> Given records
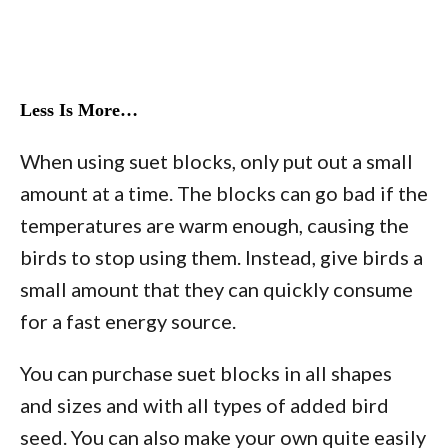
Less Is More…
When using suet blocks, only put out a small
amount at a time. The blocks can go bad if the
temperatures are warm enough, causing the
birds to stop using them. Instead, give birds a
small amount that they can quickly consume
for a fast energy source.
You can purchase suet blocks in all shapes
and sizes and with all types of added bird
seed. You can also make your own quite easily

==

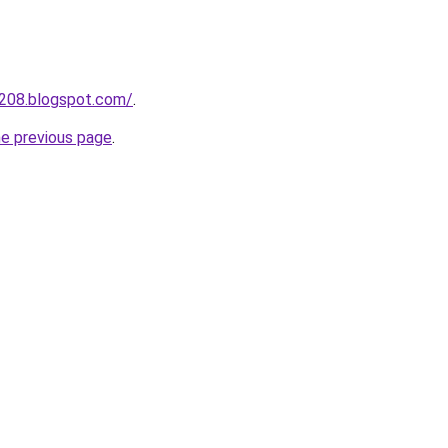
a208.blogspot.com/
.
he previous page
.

> Task prompt
Output should match, line for line, the stretch of the material above from the line holding "Less Is More…" through the line holding "You can purchase suet blocks in all shapes".

> Solved problem
Less Is More…
When using suet blocks, only put out a small
amount at a time. The blocks can go bad if the
temperatures are warm enough, causing the
birds to stop using them. Instead, give birds a
small amount that they can quickly consume
for a fast energy source.
You can purchase suet blocks in all shapes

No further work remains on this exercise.